* [AIM OF THE TASK]
Output all entries verbatim, dropping pictures.

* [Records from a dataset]
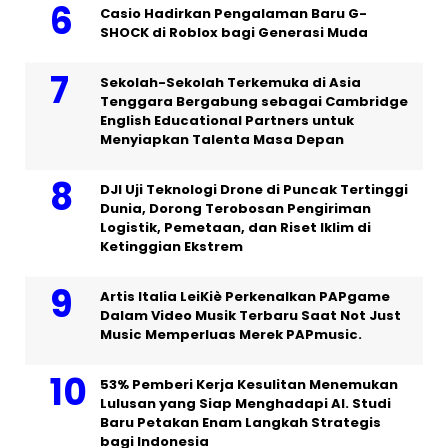
Casio Hadirkan Pengalaman Baru G-
SHOCK di Roblox bagi Generasi Muda
Sekolah-Sekolah Terkemuka di Asia
Tenggara Bergabung sebagai Cambridge
English Educational Partners untuk
Menyiapkan Talenta Masa Depan
DJI Uji Teknologi Drone di Puncak Tertinggi
Dunia, Dorong Terobosan Pengiriman
Logistik, Pemetaan, dan Riset Iklim di
Ketinggian Ekstrem
Artis Italia LeiKiè Perkenalkan PAPgame
Dalam Video Musik Terbaru Saat Not Just
Music Memperluas Merek PAPmusic.
53% Pemberi Kerja Kesulitan Menemukan
Lulusan yang Siap Menghadapi AI. Studi
Baru Petakan Enam Langkah Strategis
bagi Indonesia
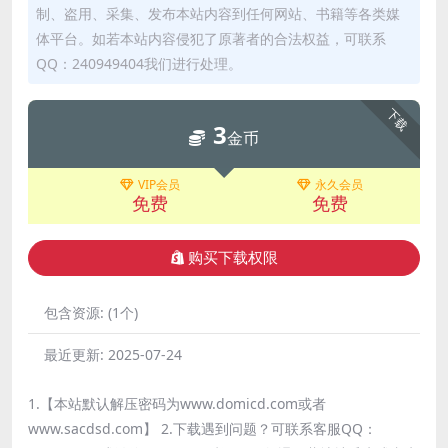
制、盗用、采集、发布本站内容到任何网站、书籍等各类媒
体平台。如若本站内容侵犯了原著者的合法权益，可联系
QQ：240949404我们进行处理。
下载
3
金币
VIP会员
永久会员
免费
免费
购买下载权限
包含资源:
(1个)
最近更新:
2025-07-24
1.【本站默认解压密码为www.domicd.com或者
www.sacdsd.com】 2.下载遇到问题？可联系客服QQ：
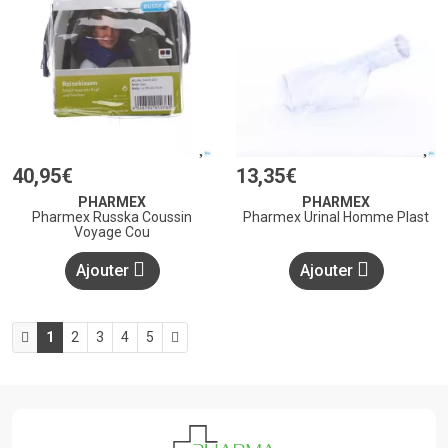
40
,
95
€
13
,
35
€
PHARMEX
PHARMEX
Pharmex Russka Coussin
Pharmex Urinal Homme Plast
Voyage Cou
Ajouter
Ajouter
1
2
3
4
5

* [ANSWER SPACE]
Casio Hadirkan Pengalaman Baru G-
SHOCK di Roblox bagi Generasi Muda
Sekolah-Sekolah Terkemuka di Asia
Tenggara Bergabung sebagai Cambridge
English Educational Partners untuk
Menyiapkan Talenta Masa Depan
DJI Uji Teknologi Drone di Puncak Tertinggi
Dunia, Dorong Terobosan Pengiriman
Logistik, Pemetaan, dan Riset Iklim di
Ketinggian Ekstrem
Artis Italia LeiKiè Perkenalkan PAPgame
Dalam Video Musik Terbaru Saat Not Just
Music Memperluas Merek PAPmusic.
53% Pemberi Kerja Kesulitan Menemukan
Lulusan yang Siap Menghadapi AI. Studi
Baru Petakan Enam Langkah Strategis
bagi Indonesia
制、盗用、采集、发布本站内容到任何网站、书籍等各类媒
体平台。如若本站内容侵犯了原著者的合法权益，可联系
QQ：240949404我们进行处理。
下载
3
金币
VIP会员
永久会员
免费
免费
购买下载权限
包含资源:
(1个)
最近更新:
2025-07-24
1.【本站默认解压密码为www.domicd.com或者
www.sacdsd.com】 2.下载遇到问题？可联系客服QQ：
40
,
95
€
13
,
35
€
PHARMEX
PHARMEX
Pharmex Russka Coussin
Pharmex Urinal Homme Plast
Voyage Cou
Ajouter
Ajouter
1
2
3
4
5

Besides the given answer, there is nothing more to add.